How even a single product can vary

In previous posts, we focused on the business, technical and quality side of openpilot. Today it’s time to zoom in on some different aspect that might not be the first thing that pops into your mind when thinking about the architecture of a software product: Variability! Now you might think, variability is everywhere or variability is unavoidable. In the world of software, both are true! This post will be dedicated to defining, identifying and coping with variability from an architectural point of view. We will do this by identifying the aspects of the software that are susceptible for variability and how individual components relate to each other. Subsequently we will look at the meta-side of variability and which effects it has on those concerned. Finally, we will have a look at openpilot’s strategy for managing variability.

Good is variable, variable is good

Let us first narrow down our scope and identify three areas that are the potential host of variability and go over the applicability in this context. We can have variability in:

Hardware: In this context, the hardware is the comma two. Since this is an Android device, comma.ai controls and always has controlled the distribution, no variability can be found here that is worth mentioning.
Software: openpilot is a product that in continuous development. As a result, sometimes paradigms shift like when the business advocated externalization. Additionally, in a previous post about the architecture, the modularity of this product was highlighted.
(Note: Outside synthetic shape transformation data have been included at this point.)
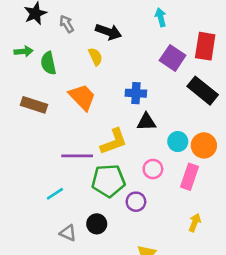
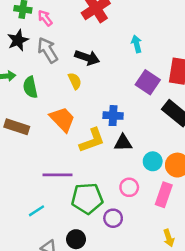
gray arrow: (67, 24) -> (48, 50), size x1.5
yellow L-shape: (114, 142) -> (92, 140), moved
yellow arrow: (195, 223) -> (169, 238), turned 140

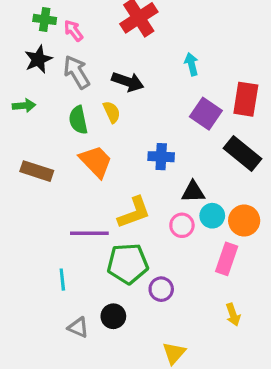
green semicircle: (30, 87) -> (78, 120), moved
yellow L-shape: (92, 140) -> (134, 213), moved
black triangle: (123, 143) -> (193, 192), moved
pink circle: (129, 187) -> (182, 225), moved
cyan line: (36, 211) -> (62, 280), turned -63

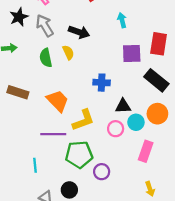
purple square: (206, 114) -> (132, 54), turned -36
orange trapezoid: (96, 161) -> (58, 101), moved
orange circle: (244, 221) -> (157, 114), moved

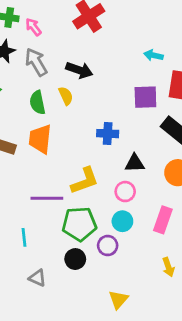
cyan arrow: (122, 20) -> (153, 55), moved, turned -64
orange trapezoid: (58, 101) -> (40, 139), moved, turned -130
cyan circle: (136, 122) -> (122, 221), moved
black circle: (69, 190) -> (75, 259), moved

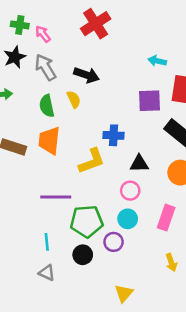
yellow L-shape: (85, 181) -> (92, 161), moved
cyan line: (24, 237) -> (47, 242), moved

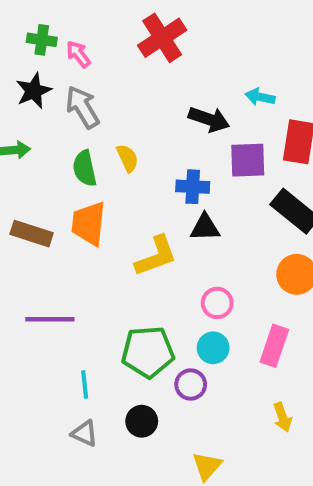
black arrow: (87, 75) -> (209, 119), moved
blue cross: (114, 135) -> (193, 187), moved
black triangle: (139, 164) -> (205, 227), moved
purple line: (56, 197) -> (50, 319), moved
black circle: (83, 255) -> (142, 421), moved

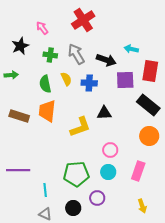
green cross: (42, 40) -> (50, 55), moved
gray arrow: (83, 107) -> (76, 54), moved
blue cross: (193, 187) -> (89, 83), moved
purple line: (50, 319) -> (18, 170), moved
purple circle: (191, 385) -> (97, 198), moved

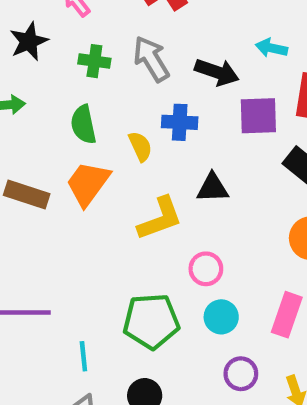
yellow semicircle: (66, 79) -> (140, 146), moved
orange trapezoid: (47, 111) -> (88, 184), turned 30
pink circle: (110, 150) -> (206, 269), moved
purple circle: (97, 198) -> (241, 374), moved

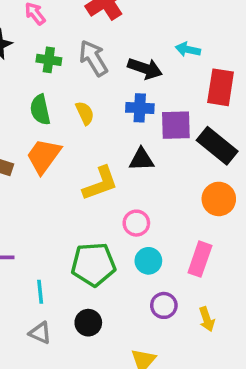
purple square: (258, 116) -> (176, 125), moved
blue cross: (180, 122) -> (140, 108), moved
yellow semicircle: (140, 146) -> (85, 113), moved

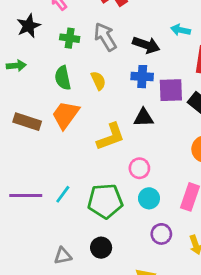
cyan line: (40, 292) -> (63, 194), moved, turned 42
gray triangle: (40, 333) -> (63, 256), turned -36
Is the architecture well-suited for this kind of variability? Also the fact that openpilot is implemented in both Python and C++ makes it prone for disturbance. Considering the numerous amount of people that contribute to this project, how would you deal with different coding standards, variable naming conventions and formatting settings for linters?
Platform: Although different than our common definition of platform, we will treat the car as the platform for this blog. It goes without saying that the root of a lot of variability in openpilot is due to the large number of cars it supports. As you probably will understand by now, we can not simply ssh into a car to open up a UNIX shell and issue some commands that makes it steer to the right. Each (brand that makes a) car is unique in its own way. Despite the fact that there is some uniformity, there are still fundamental differences.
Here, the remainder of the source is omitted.